*** Block opens ***

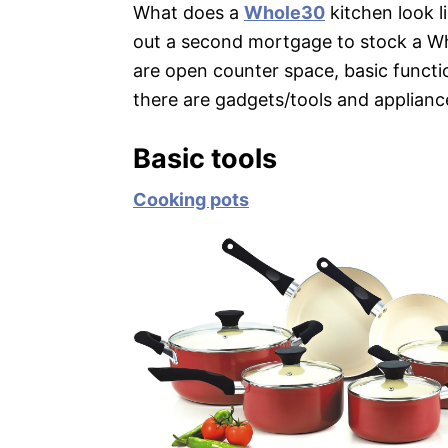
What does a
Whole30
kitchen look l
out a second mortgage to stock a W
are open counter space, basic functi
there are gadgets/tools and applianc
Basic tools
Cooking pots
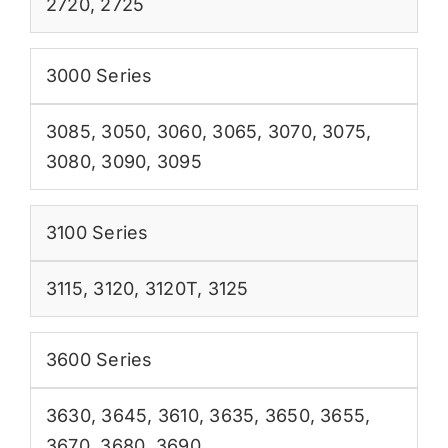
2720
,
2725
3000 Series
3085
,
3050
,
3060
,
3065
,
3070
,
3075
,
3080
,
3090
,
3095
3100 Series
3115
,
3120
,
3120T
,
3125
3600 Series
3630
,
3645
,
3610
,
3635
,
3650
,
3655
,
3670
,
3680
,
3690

*** Block closes ***
*** Block opens ***

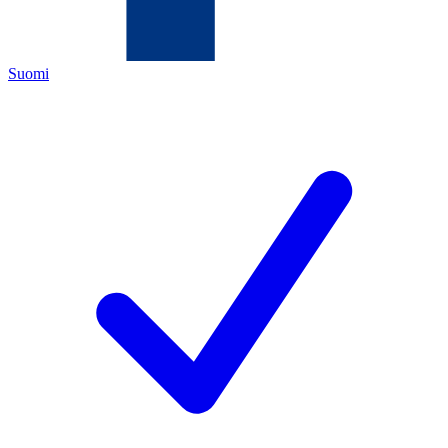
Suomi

*** Block closes ***

WHAT IS REQUIRED → Read the entries and show each line that mentions "tools".

TASK RESULT →
there are gadgets/tools and applianc
Basic tools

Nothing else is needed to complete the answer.